• Task
In the entries that follow, how many lines include the string "January"? The answer is the number only.

Page-level text extractions:
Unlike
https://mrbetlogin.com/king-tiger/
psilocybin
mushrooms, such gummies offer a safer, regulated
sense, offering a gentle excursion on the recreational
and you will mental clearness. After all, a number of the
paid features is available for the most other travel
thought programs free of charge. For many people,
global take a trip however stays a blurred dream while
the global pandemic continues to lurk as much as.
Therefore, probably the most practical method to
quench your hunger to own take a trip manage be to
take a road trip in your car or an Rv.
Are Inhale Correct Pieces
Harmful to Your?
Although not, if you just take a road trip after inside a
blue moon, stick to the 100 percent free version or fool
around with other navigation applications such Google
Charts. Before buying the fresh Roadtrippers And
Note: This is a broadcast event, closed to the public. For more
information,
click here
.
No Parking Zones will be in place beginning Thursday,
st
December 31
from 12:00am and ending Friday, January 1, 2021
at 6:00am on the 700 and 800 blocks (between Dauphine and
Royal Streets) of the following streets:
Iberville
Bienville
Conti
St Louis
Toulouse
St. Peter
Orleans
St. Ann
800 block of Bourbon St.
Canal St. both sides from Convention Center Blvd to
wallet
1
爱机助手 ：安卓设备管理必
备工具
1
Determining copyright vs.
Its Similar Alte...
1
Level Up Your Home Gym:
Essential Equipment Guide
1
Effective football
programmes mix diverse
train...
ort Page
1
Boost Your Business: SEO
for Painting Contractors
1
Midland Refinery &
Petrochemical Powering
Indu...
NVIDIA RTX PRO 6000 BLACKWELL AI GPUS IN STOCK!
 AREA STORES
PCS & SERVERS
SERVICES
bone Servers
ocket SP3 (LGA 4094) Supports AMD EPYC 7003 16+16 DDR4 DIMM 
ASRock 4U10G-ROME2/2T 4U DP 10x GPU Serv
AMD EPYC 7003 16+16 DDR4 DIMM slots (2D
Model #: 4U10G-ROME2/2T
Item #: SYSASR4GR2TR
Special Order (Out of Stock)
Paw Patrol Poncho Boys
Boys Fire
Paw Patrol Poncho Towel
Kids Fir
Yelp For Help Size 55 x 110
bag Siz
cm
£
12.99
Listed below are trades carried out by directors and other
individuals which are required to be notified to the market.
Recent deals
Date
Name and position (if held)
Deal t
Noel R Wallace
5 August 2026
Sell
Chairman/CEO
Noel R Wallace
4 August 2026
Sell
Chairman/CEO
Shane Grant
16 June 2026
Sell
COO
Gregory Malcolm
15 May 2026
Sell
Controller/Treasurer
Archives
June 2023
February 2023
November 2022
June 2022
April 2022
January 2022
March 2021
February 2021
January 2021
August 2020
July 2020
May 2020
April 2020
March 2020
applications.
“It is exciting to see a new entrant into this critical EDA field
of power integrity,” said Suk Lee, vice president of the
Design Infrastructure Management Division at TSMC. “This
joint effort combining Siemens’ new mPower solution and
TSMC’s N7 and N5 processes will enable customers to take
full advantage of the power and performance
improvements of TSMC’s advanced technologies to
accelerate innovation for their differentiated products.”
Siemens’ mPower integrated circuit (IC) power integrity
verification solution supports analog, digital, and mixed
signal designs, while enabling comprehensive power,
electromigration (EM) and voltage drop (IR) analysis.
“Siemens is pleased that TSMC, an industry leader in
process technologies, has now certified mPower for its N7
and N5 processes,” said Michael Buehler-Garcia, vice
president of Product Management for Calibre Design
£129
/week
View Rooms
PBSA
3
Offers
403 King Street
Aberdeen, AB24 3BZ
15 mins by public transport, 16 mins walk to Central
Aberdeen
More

• Written answer
3